As soon as chapel ended I quickly ran back to my dorm room so that I could talk to God privately. I told God that I didn’t want to walk away from Him, that I would never walk away from Him again. I told Him I believed what I had heard - that I believed I was a sinner -- and that He was the only Savior for me.

I asked Him to forgive me of my sin and to be MY Savior. I told Him that I didn’t understand everything (I had never read a Bible at that point, although I possessed a really big one that I carried around with my name embossed on the front), that I didn’t know exactly what this would mean for me or my life, but that I definitely wanted to start a relationship with Him that lasted forever.

And that was the day I began my love relationship with God – the most important day of my life.

Early signs of trouble

Now to share with you the part of my journey that I feel most compelled by Him to share, I have to back up a bit, to before I got saved. From a very young age I was a classic people pleaser. I started with simple things like wanting to make my parents proud, or wanting to be loved by the people at church, in my school, etc.

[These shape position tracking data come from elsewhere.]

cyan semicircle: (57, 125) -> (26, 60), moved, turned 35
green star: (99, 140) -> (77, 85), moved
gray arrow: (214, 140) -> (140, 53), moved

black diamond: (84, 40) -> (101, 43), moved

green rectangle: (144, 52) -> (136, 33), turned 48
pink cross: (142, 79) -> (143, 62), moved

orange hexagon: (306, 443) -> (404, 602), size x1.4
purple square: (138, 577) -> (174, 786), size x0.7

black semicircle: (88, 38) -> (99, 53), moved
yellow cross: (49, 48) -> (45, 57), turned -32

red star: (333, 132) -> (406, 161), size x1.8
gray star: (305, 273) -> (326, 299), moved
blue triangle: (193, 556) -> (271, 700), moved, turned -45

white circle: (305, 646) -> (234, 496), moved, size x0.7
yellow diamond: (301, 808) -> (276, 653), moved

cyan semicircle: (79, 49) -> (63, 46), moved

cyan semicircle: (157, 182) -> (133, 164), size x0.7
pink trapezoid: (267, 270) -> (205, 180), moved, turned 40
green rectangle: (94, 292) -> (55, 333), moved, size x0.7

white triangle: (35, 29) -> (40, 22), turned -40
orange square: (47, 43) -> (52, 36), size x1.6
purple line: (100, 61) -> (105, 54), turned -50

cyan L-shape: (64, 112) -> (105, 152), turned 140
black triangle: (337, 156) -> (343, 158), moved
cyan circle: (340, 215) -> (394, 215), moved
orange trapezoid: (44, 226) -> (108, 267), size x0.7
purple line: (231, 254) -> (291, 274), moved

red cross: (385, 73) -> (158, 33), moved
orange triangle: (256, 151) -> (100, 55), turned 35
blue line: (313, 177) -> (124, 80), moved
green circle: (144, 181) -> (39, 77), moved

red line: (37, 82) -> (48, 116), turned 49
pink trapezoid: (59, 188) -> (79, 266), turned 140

There was nothing unusual, except perhaps the occasional odd confession,
  • like the story my mom tells of how I would sometimes annoy her by confessing strange things;
  • like when I confessed that I was so sorry that I had used what I thought might be too many squares of toilet paper and would she please forgive me; or
  • like when confessing to her that I had peed in the lake while we were at the beach last week, and should we try to find the people I swam with and ask for their forgiveness?
But at some point my people pleasing tendency morphed into something much more unhealthy. I have sometimes referred to it as the time in my life when I was running on a gigantic treadmill with 10,000 carrots dangling out in front of me.